AFTER stagnation in May, a moderate decrease in consumer prices resumed in June. Prices decreased by 0.1 percent in June compared with the same period of 2013, when the month-on-month comparison saw growth slow from May’s 0.2 percent to June’s 0.1 percent, the Slovak Statistics Office reported on July 14.

“Slovakia is one of a few European countries which are in deflation this year,” said Michal Kozub, the analyst with Home Credit, as cited by the TASR newswire. “But also in many other countries, prices are increasing only minimally.”

According to Kozub, this is why inflation in the eurozone is around 0.5 percent, based primarily on Eurostat estimates.

In June 2014, compared with June 2013, prices of food and non-alcoholic beverages and of postal and telecom services decreased by 1.7 percent and 1.5 percent, respectively. Prices in the sectors of education and miscellaneous goods and services increased year-on-year by 3.4 percent and 2.1 percent, respectively.

“In the year-on-year comparison, food prices decreased the most, which is a relatively rare phenomenon,” Boris Fojtík, analyst with Tatra Banka, wrote in his memo. “Over the last 10 years, a drop in food prices was registered only twice, in 2005 and 2009.”

Fojtík specified that the drop in the crisis year of 2009, when food prices decreased by almost 6 percent, was especially significant. He pointed to the history, showing that times when food prices decreased were mostly short-term and followed by a steep increase.

“The current year-on-year drop in food prices, of minus 1.7 percent, should reach, according to our estimates, the bottom, and at the end of the year we should already see a moderate increase in prices,” said Fojtík. “However, this will be, to a significant extent, inhibited by a very good harvest, which farmers are announcing at record levels.”

Fojtík ascribes the moderate m/m price level increase to new summer collections of clothes and footwear, which have brought higher prices, up by 0.9 percent. The hike in enrolment fees for university studies increased the price of education by 0.6 percent m/m. Prices of food and beverages and recreation and culture decreased equally by 0.1 percent on a monthly basis.

Andrej Arady, analyst with VÚB Banka, specified in his memo that food consumption makes up roughly one sixth of total household consumption. As food prices decreased m/m by 0.1 percent, they slowed June’s total increase of consumer prices.

“Thanks to the drop in prices of basic consumption goods, the purchasing power of households is increasing for remaining goods and services,” Arady wrote in his memo. “Such an inflation structure was moreover accompanied by a revival of the labour market, supplemented by the drop in unemployment and sound growth of wages during the first quarter of 2014.”

Thus, in Arady’s opinion, it seems that private consumption has revived considerably, which has created space for gradual growth in the demand-driven portion of inflation.

In this category, prices grew 0.2 percent m/m, which was reflected in the growth of the y/y growth dynamics from May’s 0.3 percent to June’s 0.6 percent. Net inflation shifted away from its minimum in March and April and amounted to 0.1 percent in June, and was at 0.6 percent in June compared with June 2013.

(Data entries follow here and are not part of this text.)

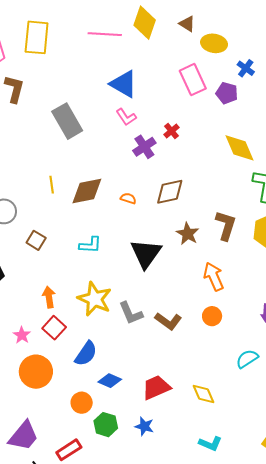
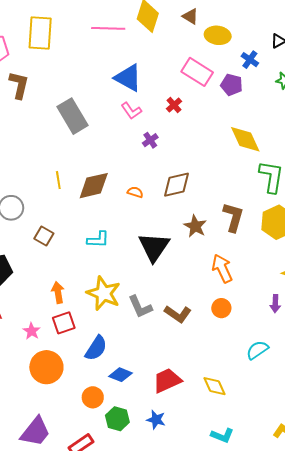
pink rectangle: (193, 80) -> (197, 72), turned -32
red cross: (172, 131) -> (174, 105), moved
purple cross: (144, 147) -> (150, 140), size x0.7
red square: (54, 328) -> (64, 323), turned 30

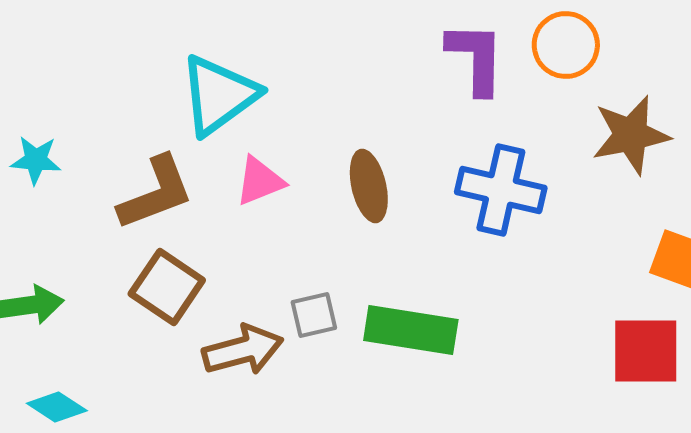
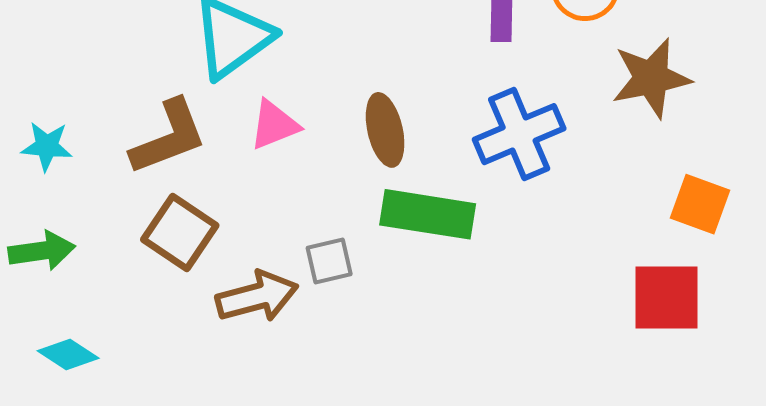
cyan star: (36, 160) -> (47, 146), moved
blue cross: (501, 190) -> (519, 134), turned -36
green rectangle: (411, 330) -> (428, 214), moved

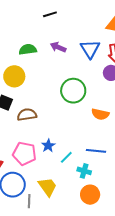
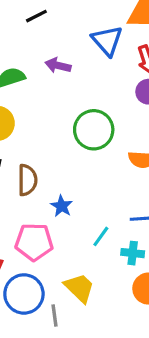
blue triangle: (90, 49) -> (107, 41), moved
brown semicircle: (27, 115) -> (27, 180), turned 108
blue star: (48, 146) -> (62, 206), moved

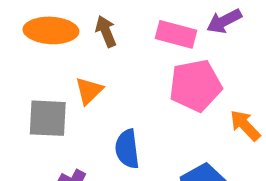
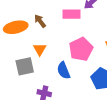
pink pentagon: (195, 86) -> (81, 49), moved

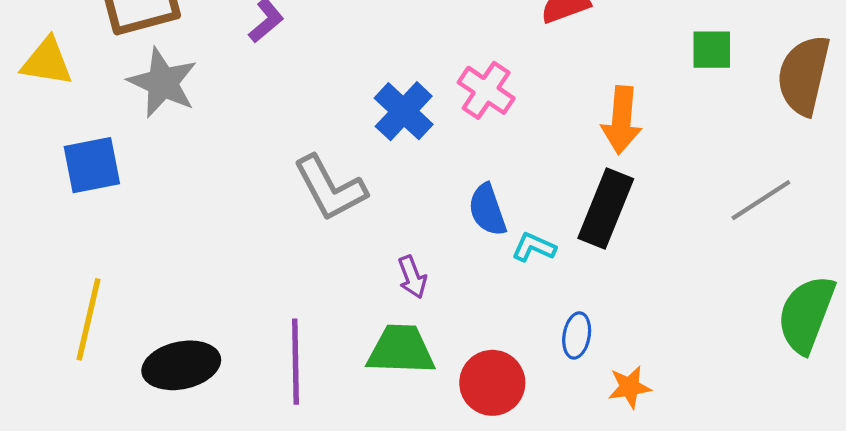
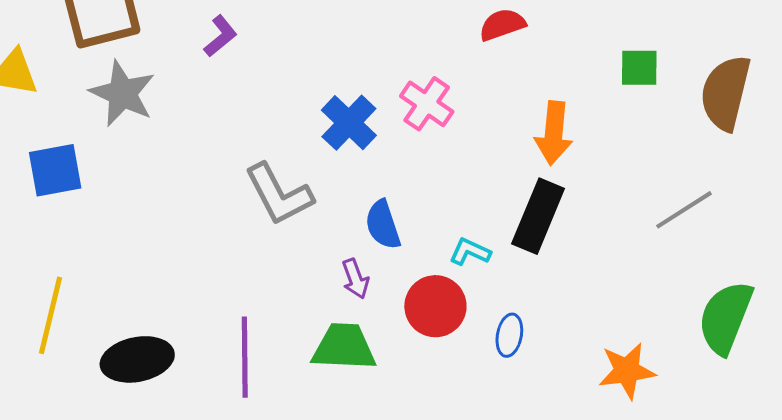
blue semicircle: (487, 210) -> (383, 225), moved
red circle: (492, 383) -> (435, 306), moved
orange star: (630, 387) -> (627, 371), moved, size x1.4

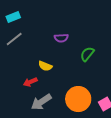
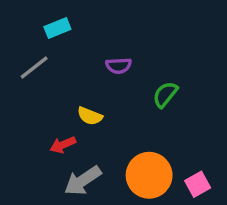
cyan rectangle: (13, 17) -> (57, 28), moved

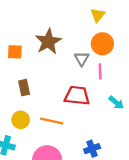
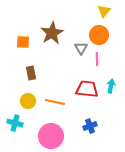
yellow triangle: (98, 15) -> (104, 11), moved
red trapezoid: (77, 96) -> (87, 89), moved
cyan arrow: (116, 103) -> (111, 86), turned -120

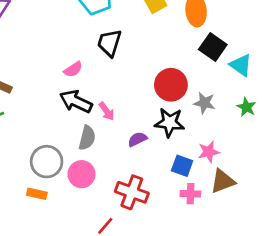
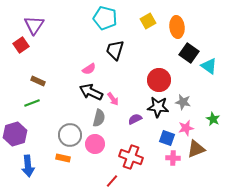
gray star: (204, 103) -> (183, 102), moved
green star: (246, 107) -> (213, 119), moved

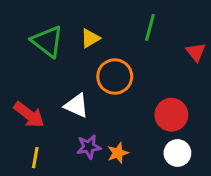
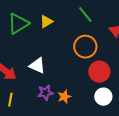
green line: (150, 28) -> (85, 15), turned -54
green triangle: (47, 41) -> (18, 24), turned 50
orange circle: (115, 76) -> (85, 47), moved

Tatra Banka expects price levels in the coming months to be close to last year’s.

“The first indicators of a very moderate increase of prices can be expected during the final quarter of this year at the earliest,” said Fojtík.

The National Bank of Slovakia forecasts that inflation this year should be only just above zero.

After Slovakia’s historically lowest inflation in 2010, which was 1 percent, under the influence of a steep weakening in demand during the crisis, the country returned to faster price growth. In 2011, the headline inflation was 3.9 percent and in 2012 it was 3.6 percent. But in 2013, the growth of prices decelerated again, especially due to weak consumer demand, which resulted in average inflation at 1.4 percent.